Cirurgia de Descompressão Orbitária (Cirurgia para Doença Ocular Tireoidiana)

1. O que é a cirurgia de descompressão orbitária?

Seção intitulada “1. O que é a cirurgia de descompressão orbitária?”

A cirurgia de descompressão orbitária (orbital decompression surgery) é um procedimento realizado para tratar proptose e neuropatia óptica compressiva associadas à oftalmopatia tireoidiana (thyroid eye disease: TED). As paredes orbitárias (medial, inferior, lateral) são removidas, e o tecido adiposo orbitário é ressecado conforme necessário, para expandir o volume orbitário e reposicionar o globo ocular posteriormente.

A oftalmopatia tireoidiana pode ocorrer juntamente com hipertireoidismo (doença de Graves/Basedow) ou como oftalmopatia eutireoidiana com função tireoidiana normal. A oftalmopatia tireoidiana progride basicamente independentemente dos hormônios tireoidianos e é uma das doenças autoimunes envolvendo autoanticorpos relacionados à tireoide. O aumento do volume do tecido adiposo orbitário e dos músculos extraoculares eleva a pressão intraorbitária, resultando em proptose.

A descompressão orbitária tem dois objetivos principais.

Objetivo estético: Redução da proptose ocular acentuada que não melhora com tratamento medicamentoso. Alterações na aparência ou interferência na vida social são critérios para indicação.

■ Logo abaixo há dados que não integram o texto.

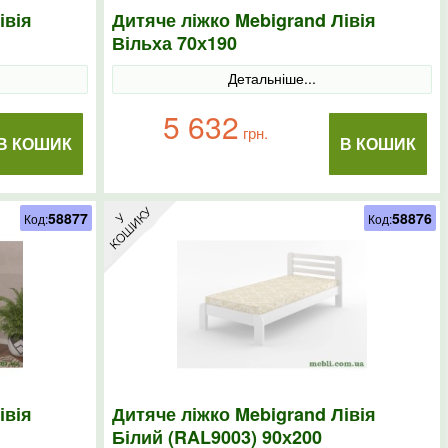
івія
Дитяче ліжко Mebigrand Лівія
Вільха 70х190
Детальніше...
5 632
грн.
В КОШИК
В КОШИК
58877
58876
Код:
Код:
івія
Дитяче ліжко Mebigrand Лівія
Білий (RAL9003) 90х200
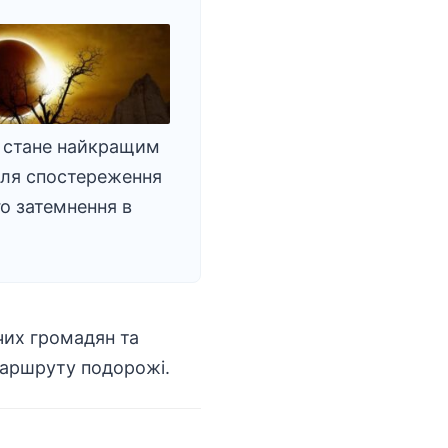
 стане найкращим
для спостереження
о затемнення в
чих громадян та
маршруту подорожі.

Preservação da função visual: Alívio da neuropatia óptica compressiva (neuropatia óptica distireoidiana: DON) causada por músculos extraoculares hipertrofiados no ápice orbitário. Este é o objetivo cirúrgico mais importante, podendo ser uma indicação de emergência.

A descompressão orbitária é realizada para neuropatia óptica ou proptose acentuada que não responde ao tratamento medicamentoso. Na fase inflamatória (ativa), o princípio é administrar terapia com pulsos de corticosteroide ou radioterapia primeiro. Em casos de neuropatia óptica compressiva grave, a descompressão orbitária de emergência pode ser realizada mesmo na fase inflamatória, mas a corticoterapia é continuada após a cirurgia para controlar a inflamação.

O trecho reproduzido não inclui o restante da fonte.